Tapi kalimat itu harus segera kusampaikan, sebab tak ada yang bisa dimasak lagi untuk makan nanti malam. Semua telah habis. Bayu tak menyahut. Ia tetap memejamkan mata sambil menyandarkan kepalanya di kursi sofa.
“Mas...!”
“Narti..., Mas ini lagi capek, apa kau tak bisa menyelesaikan masalah itu sendiri? Bukannya bikinin Mas air minum...!” dDngan nada jengkel Bayu menyahut, pandangannya tajam menatapku.
“Tapi, Mas... Kita tak punya uang lagi untuk membeli beras,”
“Kalau begitu kamu pergi ke warung Mpok Jainab, ngutang sana!”
“Ngutang? Utang kita sama Mpok Jainab sudah terlalu banyak. Aku malu, Mas, kalau terus-menerus ngutang.” Ingin rasanya aku menumpahkan airmata ini, sebab aku sendiri sudah tak tahu berapa jumlah utang belanjaanku pada Mpok Jainab.
“Ah...., pokoknya Mas nggak peduli. Malam ini harus ada makanan di meja makan. Titik. Mas mau mandi dulu.” Tanpa mempedulikanku lagi, Bayu langsung melengos menuju kamar. Melepas baju dan pergi ke kamar mandi.
***
Dengan tatapan sinis, Mpok Jainab menatapku. “Ingat... ini yang terakhir! Jika kau belum melunasi semua hutangmu, maka jangan harap aku akan melayanimu lagi.” Kata Mpok Jainab ketus. Aku hanya mengangguk lemah, hanya itu yang bisa kulakukan.
“Terima kasih, Mpok.”
Dengan segenap perasaan malu yang sudah menggunung, aku pulang membawa seliter beras dan 2 butir telur ayam. Aku tak tahu sampai kapan perasaan ini dapat kutanggung. Mpok Jainab telah melabeliku sebagai tukang ngutang. Namun, aku masih beruntung, para tetanggaku tak ada yang tahu hal ini. Jika tidak, aku pasti akan dijadikan bahan pergunjingan mereka.

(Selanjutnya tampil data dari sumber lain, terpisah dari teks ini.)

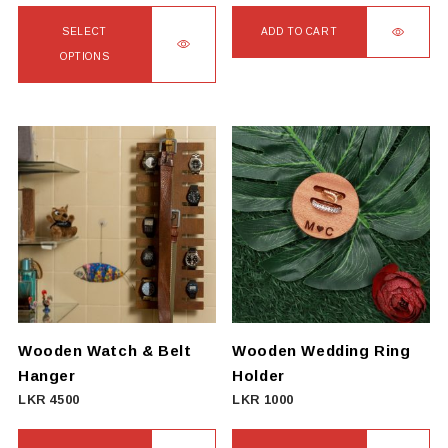
SELECT
ADD TO CART
OPTIONS
This
product
has
multiple
variants.
The
options
may
be
chosen
on
Wooden Watch & Belt
Wooden Wedding Ring
the
Hanger
Holder
product
LKR
4500
LKR
1000
page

Sesampai di rumah kulihat Bayu sedang mempersiapkan surat lamaran kerja lagi untuk besok dibawa dan menyerahkannya ke kantor-kantor lain. Begitu aku masuk, ia hanya melirikku sekilas. Tanpa ekspresi. Kemudian Bayu kembali menekuri pekerjaannya yang tertunda.
Selesai memasak, kubikin secangkor kopi. Kuhampiri Bayu yang sedang menyandarkan punggung di kursi sofa dengan pandangan menerawang ke langit-langit rumah. Mungkin bingung, ke mana lagi ia harus menawarkan surat lamaran?
“Ini, Mas. Diminum dulu kopinya.” Tawarku seraya duduk di sampingnya.
“Ehm...,” sahutnya pendek tanpa memalingkan muka. Kualihkan pandang pada beberapa map berwarna merah di atas meja di depanku.
“Kemana lagi Mas akan membawa surat lamaran ini?”
Bayu menatapku sesaat, lalu tangannya meraih gelas kopi yang tadi kuhidangkan. Masih tercium aroma khas kopi dengan kepulan asap tipis di atasnya. Kulihat bayu begitu menikmati setiap tegukan kopi yang melewati tenggorokannya.
“Mas juga tak tahu ke mana lagi akan menawarkan surat lamaran ini. Hampir semua kantor yang mas masuki tak membuka lowongan pekerjaannya.” Tarikan napas Bayu terdengar berat. Ada rasa keputusasaan dalam kalimat itu, aku dapat merasakan. Sudah dua bulan lebih Bayu kesana kemari mencari pekerjaan sejak di PHK. Namun hingga kini ia masih menganggur.
“Apa tak sebaiknya Mas mencari pekerjaan selain di kantor,” usulku. Aku juga mulai tak tahan melihat Bayu terlalu lama menganggur. Selain demi memenuhi kebutuhan keluarga, kulihat ia sering stres dan marah-marah tak karuan.
“Maksud kamu?” Bayu menatapku tak mengerti. Alisnya yang tebal hampir bertaut karena bingung.
“Maksud Narti, Mas jangan selalu mengandalkan ijazah Mas untuk mencari pekerjaan. Mas bisa mencari pekerjaan dengan tenaga Mas, melamar menjadi buruh bangunan ataupun berjualan di pasar.”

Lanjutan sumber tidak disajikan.